La danza non è tutta uguale, così come non sono tutte uguali le scarpe da danza: ogni stile di ballo necessita delle calzature specifiche. Chi fa danza classica non può indossare le stesse di chi pratica invece un ballo moderno, come il merengue, la salsa, il tango argentino o il samba; e viceversa.

Le scarpe da danza

Ciò nonostante, quando si parla di danza, il pensiero va subito alla danza classica. Qui i codici sono estremamente rigidi e le scarpe da danza si dividono esclusivamente in due categorie: mezze punte e punte. Le prime si indossano per muovere i primi passi, le seconde solo una volta che il piede, la caviglia e la gamba della ragazzina sono sufficientemente formati e strutturati, onde evitare dolori e deformazioni delle dita negli anni a venire.

Le scarpe da punta in raso con suola tripla di Freddy hanno una soletta appositamente rinforzata per un uso professionale; la conchiglia (o puntale) è studiata per durare nel tempo e per offrire al piede il supporto necessario durante le lunghe ore di allenamento.

Repetto, invece, propone le scarpette da punta Carlotta, simbolo della maison parigina: uno speciale rivestimento interno riduce il rumore dei “passi” del 60%, mentre il comfort e la bellezza estetica sono assicurati dall’empeigne alto e dalle ali rinforzate. Sono disponibili in raso, nel colore rosa salmone.

Le scarpe da ginnastica ritmica

Se dall’Opera ci spostiamo verso le palestre, troviamo i corsi di danza ritmica, cui corrisponde un’altra tipologia di scarpa.

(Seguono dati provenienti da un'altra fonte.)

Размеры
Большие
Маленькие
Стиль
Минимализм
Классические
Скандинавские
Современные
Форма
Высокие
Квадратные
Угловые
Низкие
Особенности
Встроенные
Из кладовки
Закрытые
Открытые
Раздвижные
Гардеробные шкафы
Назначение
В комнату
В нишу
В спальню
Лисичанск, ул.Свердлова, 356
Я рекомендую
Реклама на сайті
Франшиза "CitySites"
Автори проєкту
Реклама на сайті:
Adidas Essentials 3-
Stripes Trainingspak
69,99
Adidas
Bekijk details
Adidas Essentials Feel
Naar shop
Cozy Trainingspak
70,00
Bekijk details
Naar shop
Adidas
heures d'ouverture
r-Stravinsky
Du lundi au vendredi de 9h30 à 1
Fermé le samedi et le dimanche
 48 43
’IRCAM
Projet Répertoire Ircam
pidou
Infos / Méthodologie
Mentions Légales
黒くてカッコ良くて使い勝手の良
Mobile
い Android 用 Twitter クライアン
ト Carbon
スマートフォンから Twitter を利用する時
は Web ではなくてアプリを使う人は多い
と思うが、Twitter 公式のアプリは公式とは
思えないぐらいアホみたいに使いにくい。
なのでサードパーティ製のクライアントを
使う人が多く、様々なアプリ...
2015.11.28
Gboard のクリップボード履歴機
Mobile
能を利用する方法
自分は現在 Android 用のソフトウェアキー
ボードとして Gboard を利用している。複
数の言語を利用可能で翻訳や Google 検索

Lorella Dance, ad esempio, propone delle scarpe a mezza punta, che proteggono solo la parte anteriore del piede e con un doppio elastico da passare attorno al tallone. Realizzate in pelle, sono disponibili sono nel colore bianco.

Un altro modello, sempre di Lorella Dance, da indossare durante le ore di ritmica (a discrezione dell’insegnante) è la scarpa da ginnastica artistica, completamente chiusa, con suola antiscivolo per fornire il grip necessario ai passi e ai movimenti (anche sugli attrezzi), con un elastico sul davanti per fermare la scarpa attorno al collo del piede. La suola è divisa in due parti, una sul davanti e una verso il tallone.

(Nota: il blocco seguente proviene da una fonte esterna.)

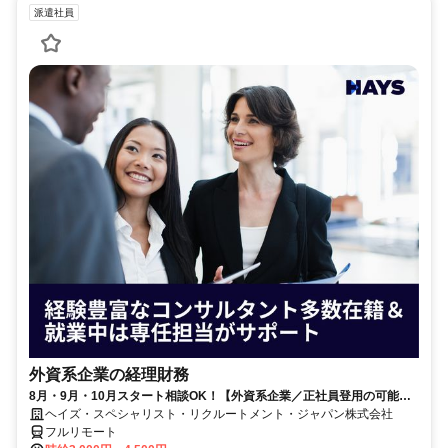
派遣社員
外資系企業の経理財務
8月・9月・10月スタート相談OK！【外資系企業／正社員登用の可能性
大／700万～800万／リモート勤務OK】経理財務
ヘイズ・スペシャリスト・リクルートメント・ジャパン株式会社
フルリモート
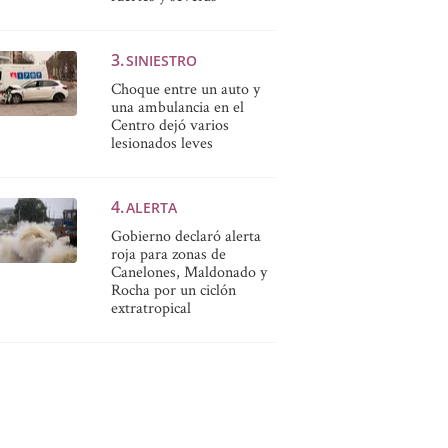
SINIESTRO
Choque entre un auto y
una ambulancia en el
Centro dejó varios
lesionados leves
ALERTA
Gobierno declaró alerta
roja para zonas de
Canelones, Maldonado y
Rocha por un ciclón
extratropical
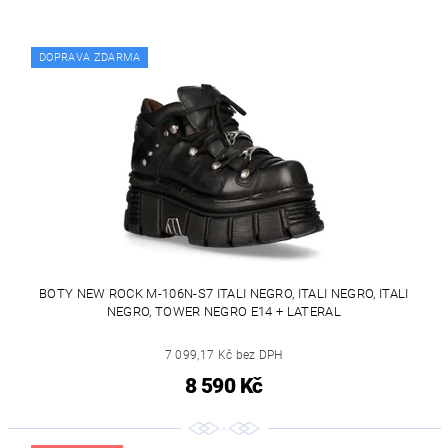
DOPRAVA ZDARMA
BOTY NEW ROCK M-106N-S7 ITALI NEGRO, ITALI NEGRO, ITALI
NEGRO, TOWER NEGRO E14 + LATERAL
7 099,17 Kč bez DPH
8 590 Kč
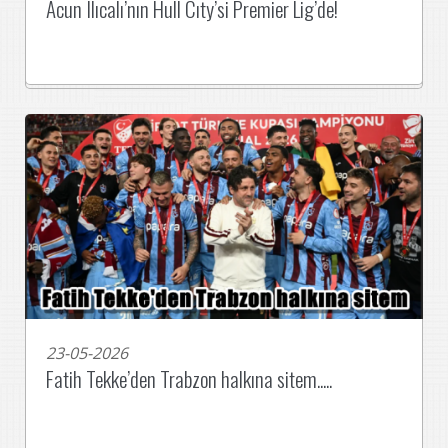
Acun Ilıcalı’nın Hull Cıty’si Premier Lig’de!
23-05-2026
Fatih Tekke’den Trabzon halkına sitem.....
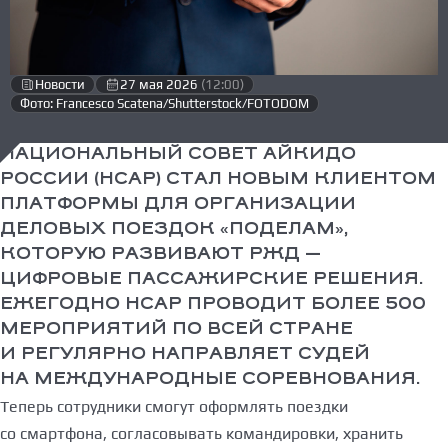
Новости
27 мая 2026
(12:00)
Фото: Francesco Scatena/Shutterstock/FOTODOM
НАЦИОНАЛЬНЫЙ СОВЕТ АЙКИДО
РОССИИ (НСАР) СТАЛ НОВЫМ КЛИЕНТОМ
ПЛАТФОРМЫ ДЛЯ ОРГАНИЗАЦИИ
ДЕЛОВЫХ ПОЕЗДОК «ПОДЕЛАМ»,
КОТОРУЮ РАЗВИВАЮТ РЖД —
ЦИФРОВЫЕ ПАССАЖИРСКИЕ РЕШЕНИЯ.
ЕЖЕГОДНО НСАР ПРОВОДИТ БОЛЕЕ 500
МЕРОПРИЯТИЙ ПО ВСЕЙ СТРАНЕ
И РЕГУЛЯРНО НАПРАВЛЯЕТ СУДЕЙ
НА МЕЖДУНАРОДНЫЕ СОРЕВНОВАНИЯ.
Теперь сотрудники смогут оформлять поездки
со смартфона, согласовывать командировки, хранить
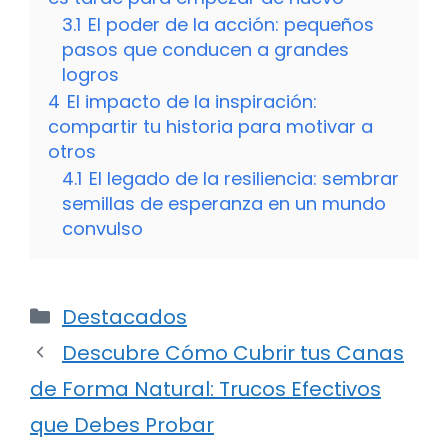
3.1
El poder de la acción: pequeños
pasos que conducen a grandes
logros
4
El impacto de la inspiración:
compartir tu historia para motivar a
otros
4.1
El legado de la resiliencia: sembrar
semillas de esperanza en un mundo
convulso
Categorías
Destacados
Descubre Cómo Cubrir tus Canas
de Forma Natural: Trucos Efectivos
que Debes Probar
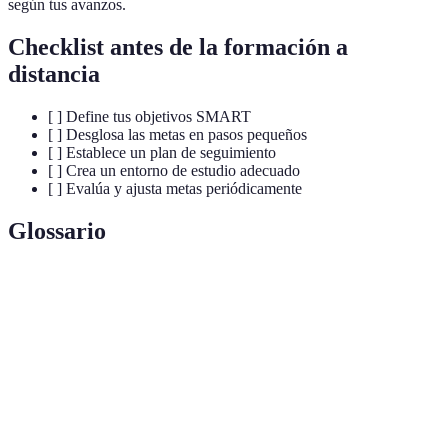
según tus avanzos.
Checklist antes de la formación a
distancia
[ ] Define tus objetivos SMART
[ ] Desglosa las metas en pasos pequeños
[ ] Establece un plan de seguimiento
[ ] Crea un entorno de estudio adecuado
[ ] Evalúa y ajusta metas periódicamente
Glossario
Terme
Définition
Un método para establecer objetivos claros y
Metas SMART
alcanzables, que son Específicos, Medibles,
Alcanzables, Relevantes y Temporales.
La acción de retrasar o posponer tareas o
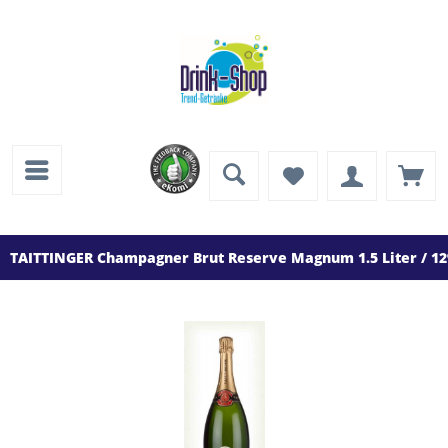
TAITTINGER Champagner Brut Reserve Magnum 1.5 Liter / 1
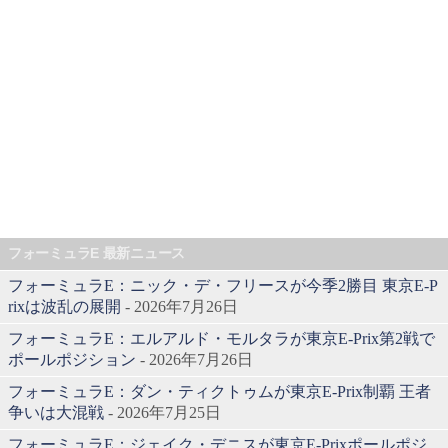
フォーミュラE 最新ニュース
フォーミュラE：ニック・デ・フリースが今季2勝目 東京E-P
rixは波乱の展開
- 2026年7月26日
フォーミュラE：エルアルド・モルタラが東京E-Prix第2戦で
ポールポジション
- 2026年7月26日
フォーミュラE：ダン・ティクトゥムが東京E-Prix制覇 王者
争いは大混戦
- 2026年7月25日
フォーミュラE：ジェイク・デニスが東京E-Prixポールポジ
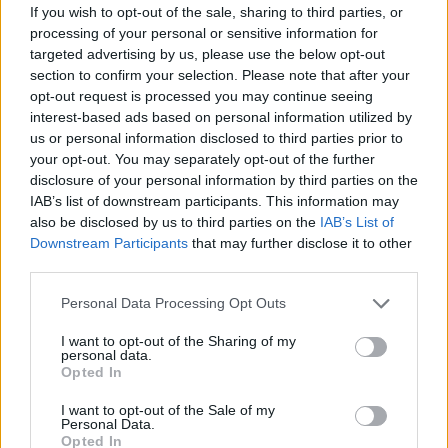
If you wish to opt-out of the sale, sharing to third parties, or
in oblačil Cool Club ter Original Marines poskrbeli za
processing of your personal or sensitive information for
omaro polno inspiracij, ki bo vašim malčkom polepšala
targeted advertising by us, please use the below opt-out
section to confirm your selection. Please note that after your
to jesen.
opt-out request is processed you may continue seeing
interest-based ads based on personal information utilized by
us or personal information disclosed to third parties prior to
Besedilo
: IPPR - agencija za komuniciranje
your opt-out. You may separately opt-out of the further
1 / 4
disclosure of your personal information by third parties on the
IAB’s list of downstream participants. This information may
also be disclosed by us to third parties on the
IAB’s List of
Downstream Participants
that may further disclose it to other
third parties.
Please note that this website/app uses one or more Google
Personal Data Processing Opt Outs
services and may gather and store information including but
not limited to your visit or usage behaviour. You may click to
I want to opt-out of the Sharing of my
personal data.
grant or deny consent to Google and its third-party tags to
Opted In
use your data for below specified purposes in below Google
consent section.
I want to opt-out of the Sale of my
Opozorilo:
Po 297. členu Kazenskega zakonika je
Personal Data.
posameznik kazensko odgovoren za javno spodbujanje
Opted In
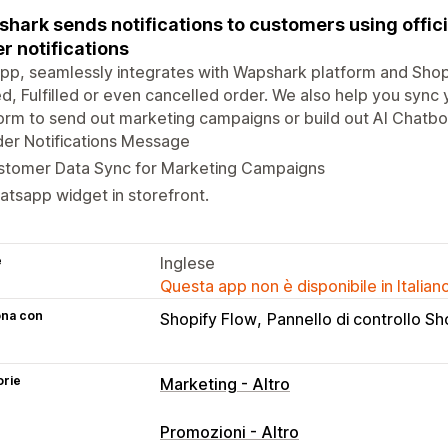
hark sends notifications to customers using offic
r notifications
pp, seamlessly integrates with Wapshark platform and Shopi
d, Fulfilled or even cancelled order. We also help you syn
orm to send out marketing campaigns or build out AI Chatbot
er Notifications Message
stomer Data Sync for Marketing Campaigns
tsapp widget in storefront.
e
Inglese
Questa app non è disponibile in Italian
ona con
Shopify Flow
Pannello di controllo Sh
orie
Marketing - Altro
Promozioni - Altro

Anche Freddy propone una scarpa da ginnastica artistica, ma molto più chiusa attorno al piede, per assicurare comfort e tenuta allo stesso tempo, anche grazie alla banda elastica posta sul davanti e all’elastico che gira attorno alla caviglia. La tomaia è in pelle, la suola è doppia per lasciare al piede tutta la libertà di movimento.

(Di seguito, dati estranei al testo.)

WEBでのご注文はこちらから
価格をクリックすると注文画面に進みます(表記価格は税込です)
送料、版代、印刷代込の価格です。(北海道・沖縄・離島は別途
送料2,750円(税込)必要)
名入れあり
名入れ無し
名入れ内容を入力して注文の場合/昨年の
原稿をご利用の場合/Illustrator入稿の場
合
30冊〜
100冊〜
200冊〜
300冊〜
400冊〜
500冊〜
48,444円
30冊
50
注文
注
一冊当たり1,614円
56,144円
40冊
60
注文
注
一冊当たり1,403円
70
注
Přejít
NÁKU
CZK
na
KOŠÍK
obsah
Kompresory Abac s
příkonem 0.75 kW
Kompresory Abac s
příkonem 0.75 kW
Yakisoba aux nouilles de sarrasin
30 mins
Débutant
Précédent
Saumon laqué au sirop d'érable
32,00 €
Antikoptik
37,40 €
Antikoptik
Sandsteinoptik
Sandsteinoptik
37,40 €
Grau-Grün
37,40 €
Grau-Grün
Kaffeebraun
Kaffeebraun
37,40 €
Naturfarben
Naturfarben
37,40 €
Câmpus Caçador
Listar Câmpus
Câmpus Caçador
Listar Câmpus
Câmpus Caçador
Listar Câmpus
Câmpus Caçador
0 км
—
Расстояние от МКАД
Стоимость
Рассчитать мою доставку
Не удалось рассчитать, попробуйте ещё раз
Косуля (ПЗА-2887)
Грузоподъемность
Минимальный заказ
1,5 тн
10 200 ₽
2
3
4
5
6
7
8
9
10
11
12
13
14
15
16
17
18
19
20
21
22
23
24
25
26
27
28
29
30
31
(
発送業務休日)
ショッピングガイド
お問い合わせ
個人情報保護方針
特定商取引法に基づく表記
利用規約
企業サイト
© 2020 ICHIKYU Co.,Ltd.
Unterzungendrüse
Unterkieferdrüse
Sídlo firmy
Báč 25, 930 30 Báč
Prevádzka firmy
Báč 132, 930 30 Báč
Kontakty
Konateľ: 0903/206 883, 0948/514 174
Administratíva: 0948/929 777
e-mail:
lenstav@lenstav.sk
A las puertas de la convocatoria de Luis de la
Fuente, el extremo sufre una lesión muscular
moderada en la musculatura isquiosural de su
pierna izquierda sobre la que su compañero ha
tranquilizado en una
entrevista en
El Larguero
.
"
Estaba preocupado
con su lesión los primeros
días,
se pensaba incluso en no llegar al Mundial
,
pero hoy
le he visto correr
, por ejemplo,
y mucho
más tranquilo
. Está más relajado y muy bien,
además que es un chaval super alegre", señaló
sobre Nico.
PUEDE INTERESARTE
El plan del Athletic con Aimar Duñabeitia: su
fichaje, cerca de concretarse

Le scarpe per i balli afro

Vi sono infine le sale da ballo moderno, dove i maestri insegnano a ragazzi e ragazze balli sempre più esotici, di ispirazione quasi sempre latina.

Ma vi sono anche i balli etnici di origine africana: per il ballo afro, Freddy ha ciò che ci vuole. Si tratta di un paio di sandali da afro in camoscio: la soletta è rigida, ma non troppo, in modo da consentire al piede di non scivolare e allo stesso tempo di mantenere il contatto del corpo con il terreno, da cui il danzatore trae tutta la sua energia ed ispirazione; per lo stesso motivo, il sandalo infradito è il più essenziale possibile, in modo da garantire la massima traspirabilità e il massimo contatto con l’aria. Il materiale scamosciato rimanda all’idea di “prodotto etnico”, ma garantisce, grazie alla propria composizione, resistenza nel tempo e comfort.

Dany Moda propone un altro sandalo afro per danze etniche: la suola in pianta consente di ruotare il piede, salvaguardandone la salute; disponibile nel colore marrone scamosciato, si chiude con una pratica fibbietta alla caviglia.

Il vantaggio delle calzature afro è quello di avvolgere il piede, dandogli solidità, ma di dare nel contempo la percezione di piede nudo (valida sia per chi indossa il mezzo sandalo, sia per chi guarda lo spettacolo).